> Problem details: Leave out every line before the one containing "dan Korban (LPSK), Komisi Nasional Hak Asasi", and repeat the rest of the material below exactly, that line included.

> Data for this exercise:
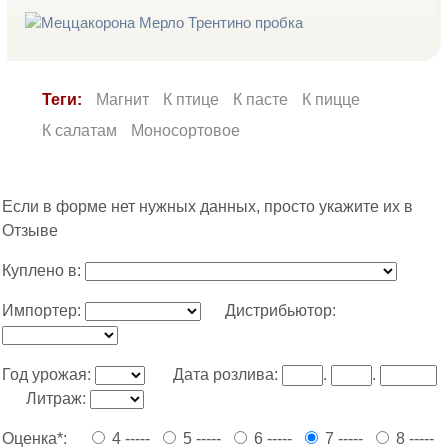
Теги:
Магнит
К птице
К пасте
К пицце
К салатам
Моносортовое
Если в форме нет нужных данных, просто укажите их в
Отзыве
Куплено в:
Импортер:
Дистрибьютор:
Год урожая:
Дата розлива:
.
.
Литраж:
Оценка*:
4 -----
5 -----
6 -----
7 -----
8 -----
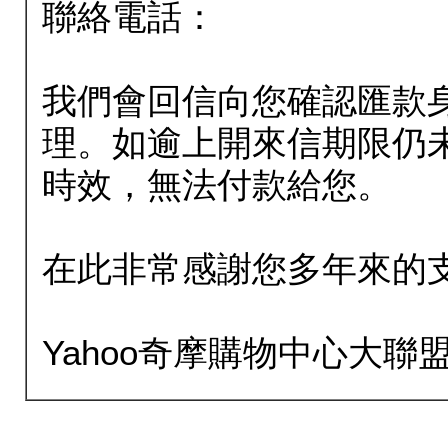
聯絡電話：
我們會回信向您確認匯款
理。如逾上開來信期限仍
時效，無法付款給您。
在此非常感謝您多年來的
Yahoo奇摩購物中心大聯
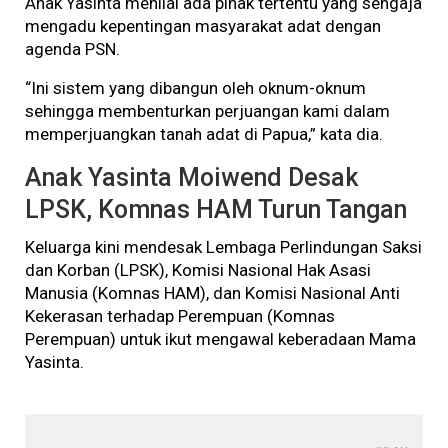
Anak Yasinta menilai ada pihak tertentu yang sengaja
mengadu kepentingan masyarakat adat dengan
agenda PSN.
“Ini sistem yang dibangun oleh oknum-oknum
sehingga membenturkan perjuangan kami dalam
memperjuangkan tanah adat di Papua,” kata dia.
Anak Yasinta Moiwend Desak
LPSK, Komnas HAM Turun Tangan
Keluarga kini mendesak Lembaga Perlindungan Saksi
dan Korban (LPSK), Komisi Nasional Hak Asasi
Manusia (Komnas HAM), dan Komisi Nasional Anti
Kekerasan terhadap Perempuan (Komnas
Perempuan) untuk ikut mengawal keberadaan Mama
Yasinta.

> Solution:
dan Korban (LPSK), Komisi Nasional Hak Asasi
Manusia (Komnas HAM), dan Komisi Nasional Anti
Kekerasan terhadap Perempuan (Komnas
Perempuan) untuk ikut mengawal keberadaan Mama
Yasinta.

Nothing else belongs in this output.